DATA EXCERPTS Start Marker
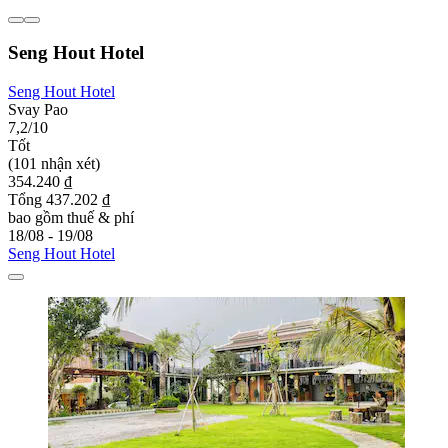
Seng Hout Hotel
Seng Hout Hotel
Svay Pao
7,2/10
Tốt
(101 nhận xét)
354.240 ₫
Tổng 437.202 ₫
bao gồm thuế & phí
18/08 - 19/08
Seng Hout Hotel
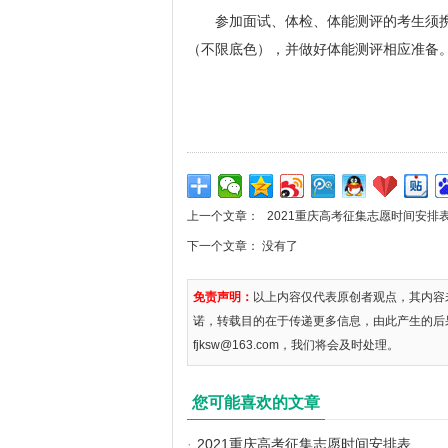
参加面试、体检、体能测评的考生须携
（不限底色），并做好体能测评相应准备
上一个文章：
2021重庆高考征集志愿时间安排
下一个文章： 没有了
免责声明：
以上内容仅代表原创者观点，其内容
诺，转载目的在于传递更多信息，由此产生的后
fjksw@163.com，我们将会及时处理。
您可能喜欢的文章
·
2021重庆高考征集志愿时间安排表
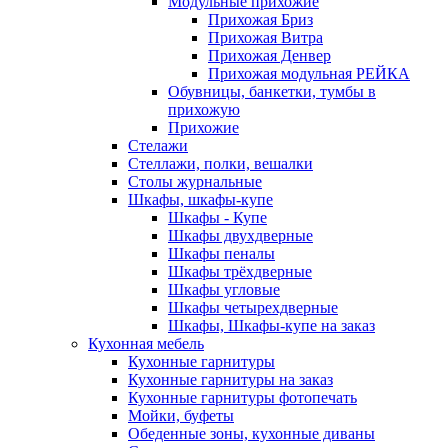
Модульные прихожие
Прихожая Бриз
Прихожая Витра
Прихожая Денвер
Прихожая модульная РЕЙКА
Обувницы, банкетки, тумбы в
прихожую
Прихожие
Стелажи
Стеллажи, полки, вешалки
Столы журнальные
Шкафы, шкафы-купе
Шкафы - Купе
Шкафы двухдверные
Шкафы пеналы
Шкафы трёхдверные
Шкафы угловые
Шкафы четырехдверные
Шкафы, Шкафы-купе на заказ
Кухонная мебель
Кухонные гарнитуры
Кухонные гарнитуры на заказ
Кухонные гарнитуры фотопечать
Мойки, буфеты
Обеденные зоны, кухонные диваны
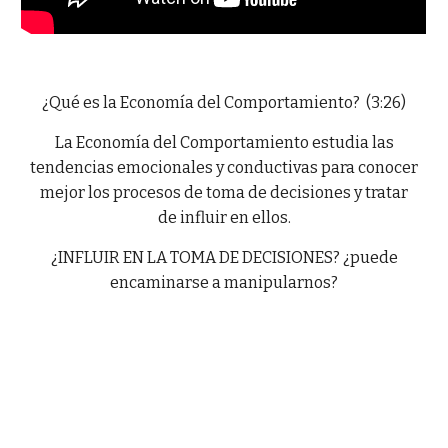
¿Qué es la Economía del Comportamiento? (3:26)
La Economía del Comportamiento estudia las
tendencias emocionales y conductivas para conocer
mejor los procesos de toma de decisiones y tratar
de influir en ellos.
¿INFLUIR EN LA TOMA DE DECISIONES? ¿puede
encaminarse a manipularnos?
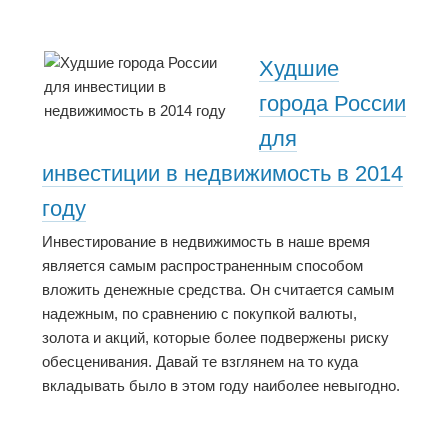
Худшие
города России
для
инвестиции в недвижимость в 2014
году
Инвестирование в недвижимость в наше время
является самым распространенным способом
вложить денежные средства. Он считается самым
надежным, по сравнению с покупкой валюты,
золота и акций, которые более подвержены риску
обесценивания. Давай те взглянем на то куда
вкладывать было в этом году наиболее невыгодно.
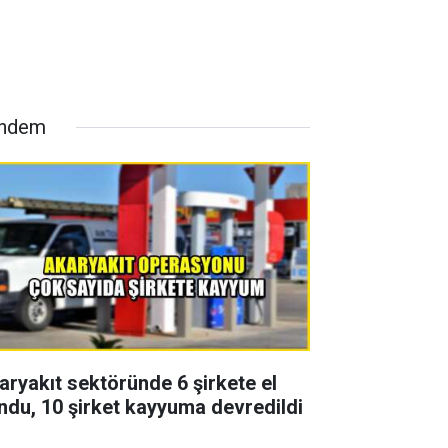
ndem
aryakıt sektöründe 6 şirkete el
ndu, 10 şirket kayyuma devredildi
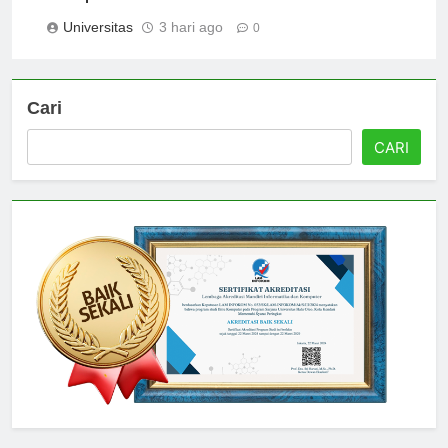
Comprehensive Guide
Universitas
3 hari ago
0
Cari
CARI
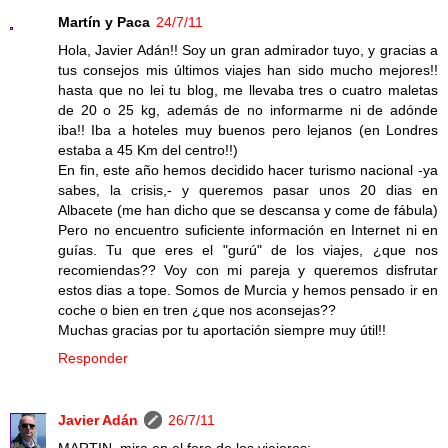
Martín y Paca
24/7/11
Hola, Javier Adán!! Soy un gran admirador tuyo, y gracias a
tus consejos mis últimos viajes han sido mucho mejores!!
hasta que no lei tu blog, me llevaba tres o cuatro maletas
de 20 o 25 kg, además de no informarme ni de adónde
iba!! Iba a hoteles muy buenos pero lejanos (en Londres
estaba a 45 Km del centro!!)
En fin, este año hemos decidido hacer turismo nacional -ya
sabes, la crisis,- y queremos pasar unos 20 dias en
Albacete (me han dicho que se descansa y come de fábula)
Pero no encuentro suficiente información en Internet ni en
guías. Tu que eres el "gurú" de los viajes, ¿que nos
recomiendas?? Voy con mi pareja y queremos disfrutar
estos dias a tope. Somos de Murcia y hemos pensado ir en
coche o bien en tren ¿que nos aconsejas??
Muchas gracias por tu aportación siempre muy útil!!
Responder
Javier Adán
26/7/11
MARTIN. mira en el foro de los viajeros:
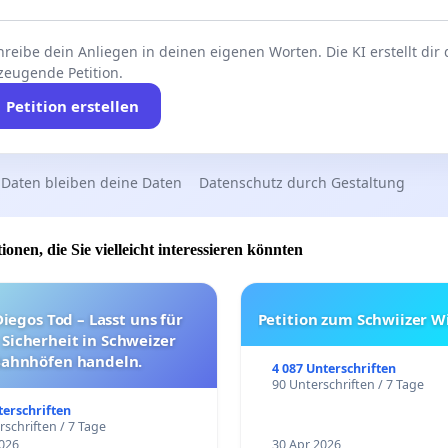
reibe dein Anliegen in deinen eigenen Worten. Die KI erstellt dir
zeugende Petition.
Petition erstellen
 Daten bleiben deine Daten
Datenschutz durch Gestaltung
ionen, die Sie vielleicht interessieren könnten
iegos Tod – Lasst uns für
Petition zum Schwiizer W
Sicherheit in Schweizer
ahnhöfen handeln.
4 087 Unterschriften
90 Unterschriften / 7 Tage
terschriften
schriften / 7 Tage
026
30 Apr 2026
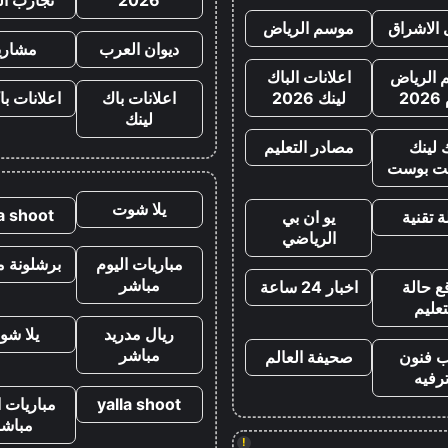
 الاشراق
موسم الرياض
ديوان العرب
مشاري
الرياض
اعلانات الباك
20
لينك 2026
اعلانات باك
اعلانات با
لينك
 لينك
مصادر التعليم
ت بوست
يلا شوت
la shoot
 تقنية
يو ان بي
الرياضي
مباريات اليوم
برشلونة م
مباشر
ع حالة
اخبار 24 ساعة
تعليم
ريال مدريد
يلا شو
مباشر
ب فنون
صحيفة العالم
رفيه
yalla shoot
مباريات ا
مباشر
!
DATA EXCERPTS End Marker
**WHAT YOU NEED TO DO:** Your reply must reproduce all of the entries exactly and contain no pictures.

**EXERCISE ANSWER:**
Seng Hout Hotel
Seng Hout Hotel
Svay Pao
7,2/10
Tốt
(101 nhận xét)
354.240 ₫
Tổng 437.202 ₫
bao gồm thuế & phí
18/08 - 19/08
Seng Hout Hotel
参加面试、体检、体能测评的考生须携
（不限底色），并做好体能测评相应准备
上一个文章：
2021重庆高考征集志愿时间安排
下一个文章： 没有了
免责声明：
以上内容仅代表原创者观点，其内容
诺，转载目的在于传递更多信息，由此产生的后
fjksw@163.com，我们将会及时处理。
您可能喜欢的文章
·
2021重庆高考征集志愿时间安排表
Модульные прихожие
Прихожая Бриз
Прихожая Витра
Прихожая Денвер
Прихожая модульная РЕЙКА
Обувницы, банкетки, тумбы в
прихожую
Прихожие
Стелажи
Стеллажи, полки, вешалки
Столы журнальные
Шкафы, шкафы-купе
Шкафы - Купе
Шкафы двухдверные
Шкафы пеналы
Шкафы трёхдверные
Шкафы угловые
Шкафы четырехдверные
Шкафы, Шкафы-купе на заказ
Кухонная мебель
Кухонные гарнитуры
Кухонные гарнитуры на заказ
Кухонные гарнитуры фотопечать
Мойки, буфеты
Обеденные зоны, кухонные диваны
¿Qué es la Economía del Comportamiento? (3:26)
La Economía del Comportamiento estudia las
tendencias emocionales y conductivas para conocer
mejor los procesos de toma de decisiones y tratar
de influir en ellos.
¿INFLUIR EN LA TOMA DE DECISIONES? ¿puede
encaminarse a manipularnos?
Худшие
города России
для
инвестиции в недвижимость в 2014
году
Инвестирование в недвижимость в наше время
является самым распространенным способом
вложить денежные средства. Он считается самым
надежным, по сравнению с покупкой валюты,
золота и акций, которые более подвержены риску
обесценивания. Давай те взглянем на то куда
вкладывать было в этом году наиболее невыгодно.
ndem
aryakıt sektöründe 6 şirkete el
ndu, 10 şirket kayyuma devredildi
Comprehensive Guide
Universitas
3 hari ago
0
Cari
CARI
Martín y Paca
24/7/11
Hola, Javier Adán!! Soy un gran admirador tuyo, y gracias a
tus consejos mis últimos viajes han sido mucho mejores!!
hasta que no lei tu blog, me llevaba tres o cuatro maletas
de 20 o 25 kg, además de no informarme ni de adónde
iba!! Iba a hoteles muy buenos pero lejanos (en Londres
estaba a 45 Km del centro!!)
En fin, este año hemos decidido hacer turismo nacional -ya
sabes, la crisis,- y queremos pasar unos 20 dias en
Albacete (me han dicho que se descansa y come de fábula)
Pero no encuentro suficiente información en Internet ni en
guías. Tu que eres el "gurú" de los viajes, ¿que nos
recomiendas?? Voy con mi pareja y queremos disfrutar
estos dias a tope. Somos de Murcia y hemos pensado ir en
coche o bien en tren ¿que nos aconsejas??
Muchas gracias por tu aportación siempre muy útil!!
Responder
Javier Adán
26/7/11
MARTIN. mira en el foro de los viajeros:
reibe dein Anliegen in deinen eigenen Worten. Die KI erstellt dir
zeugende Petition.
Petition erstellen
 Daten bleiben deine Daten
Datenschutz durch Gestaltung
ionen, die Sie vielleicht interessieren könnten
iegos Tod – Lasst uns für
Petition zum Schwiizer W
Sicherheit in Schweizer
ahnhöfen handeln.
4 087 Unterschriften
90 Unterschriften / 7 Tage
terschriften
schriften / 7 Tage
026
30 Apr 2026
 الاشراق
موسم الرياض
ديوان العرب
مشاري
الرياض
اعلانات الباك
20
لينك 2026
اعلانات باك
اعلانات با
لينك
 لينك
مصادر التعليم
ت بوست
يلا شوت
la shoot
 تقنية
يو ان بي
الرياضي
مباريات اليوم
برشلونة م
مباشر
ع حالة
اخبار 24 ساعة
تعليم
ريال مدريد
يلا شو
مباشر
ب فنون
صحيفة العالم
رفيه
yalla shoot
مباريات ا
مباشر
!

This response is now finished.